Q. Two liquids A & B are mixed and the resulting solution is found to be cooler. What type of deviation from the Raoult's law is this?

Attempted Answer :
I assumed that since the solution is cooler, it must have lost heat. A solution losing heat signifies that stronger molecular interactions are formed than those originally in the individual components.
It means the A----B type interactions are stronger than A----A and B----B type interactions.
As a result, the molecules present in the solution are more closely bound to each other than in the original liquid components themselves.
Hence the molecules cannot vapourise easily. Therefore, the vapour pressure of the solution must be less than that expected as per Raoult Law. That is, a negative deviation is observed.

Is this correct?

My teacher claims that since the solution is cooler, it has gained heat. Therefore the deviation is negative. Kindly explain if this is in fact the correct explanation.

Offline XGen

  • Full Member
  • ****
  • Posts: 127
  • Mole Snacks: +9/-4
Re: Solutions and Thermodynamics
« Reply #1 on: July 28, 2012, 09:26:49 AM »
When a reaction becomes cooler, it is because it is taking heat from the surroundings and making the surroundings cooler. For example, if the two liquids were at room temperature and in a glass, they would absorb heat from the glass for the reaction to occur. This makes the glass cooler, and makes it cool to the touch.

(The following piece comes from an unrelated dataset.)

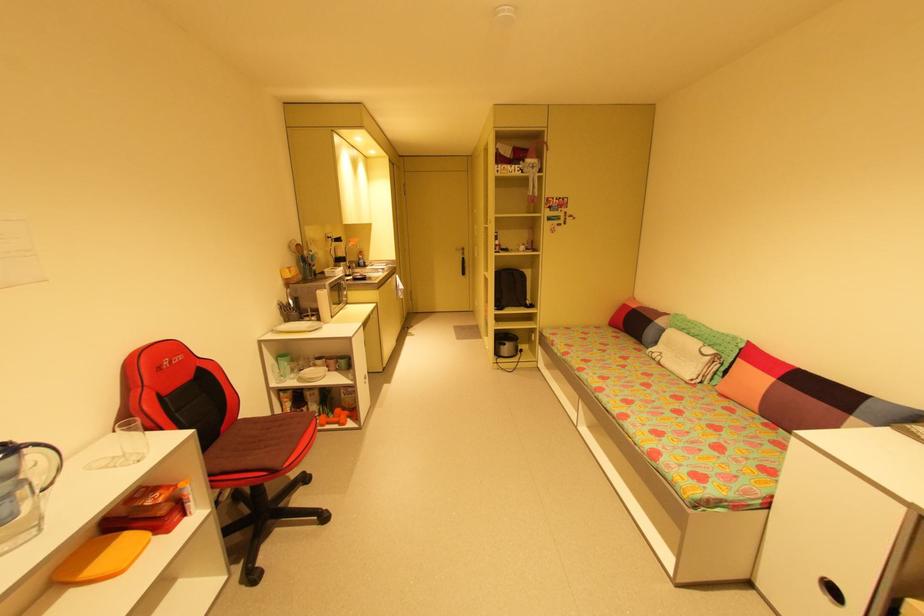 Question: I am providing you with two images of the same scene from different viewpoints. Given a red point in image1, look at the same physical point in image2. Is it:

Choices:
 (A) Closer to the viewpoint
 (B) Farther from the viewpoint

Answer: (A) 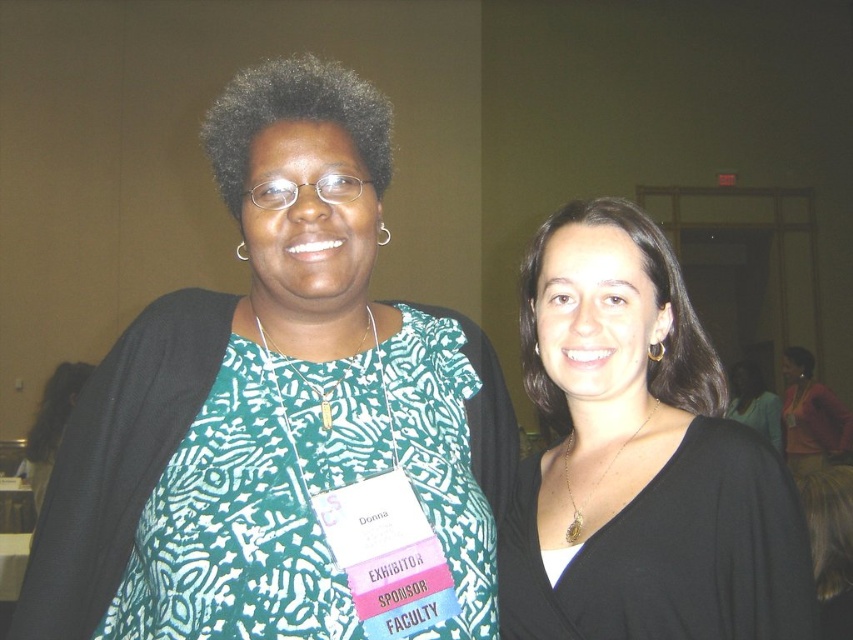 Is green printed blouse at center positioned at the back of black matte necklace at center?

Another way to think about it is the evaporation of water. When we sweat, beads of water form on our skin. Now, vaporization is clearly an endothermic process and therefore absorbs heat. We sweat because as the water vaporizes, it absorbs heat from our skin and the air around us, cooling ourselves down.

Offline Rejjy13

  • New Member
  • **
  • Posts: 5
  • Mole Snacks: +0/-0
Re: Solutions and Thermodynamics
« Reply #2 on: July 28, 2012, 10:11:51 AM »
@XGen

I agree with that part completely. However, the question says that the solution becomes cooler, not (explicitly) the apparatus. Kindly re explain.

Thanks for your help.

Offline XGen

  • Full Member
  • ****
  • Posts: 127
  • Mole Snacks: +9/-4
Re: Solutions and Thermodynamics
« Reply #3 on: July 28, 2012, 03:20:18 PM »
I guess the wording is slightly ambiguous, but generally people consider that a solution becomes cooler when the temperature drops. The temperature drops when the reaction is endothermic, even though it is absorbing energy. This is probably because the heat absorbed is used in forming the bonds.

Offline Rejjy13

  • New Member
  • **
  • Posts: 5
  • Mole Snacks: +0/-0
Re: Solutions and Thermodynamics
« Reply #4 on: July 29, 2012, 12:36:47 AM »
I guess the wording is slightly ambiguous, but generally people consider that a solution becomes cooler when the temperature drops. The temperature drops when the reaction is endothermic, even though it is absorbing energy. This is probably because the heat absorbed is used in forming the bonds.
How is that possible? I thought heat is released in the formation of stronger, newer, better bonds.

Offline XGen

  • Full Member
  • ****
  • Posts: 127
  • Mole Snacks: +9/-4
Re: Solutions and Thermodynamics
« Reply #5 on: July 29, 2012, 11:39:51 AM »
That is for exothermic reactions.

Endothermic reactions, if I recall correctly, require energy to proceed because the bond energies of the products are lower than the bond energies of the reactants. It takes more energy to keep the bonds there.

Usually endothermic reactions are less likely to be spontaneous than exothermic reactions, because the reactants are more stable than the products. However, in this case, the dissociation of a solid into many many ions is a large increase in entropy. This allows the reaction to be spontaneous even though it is endothermic.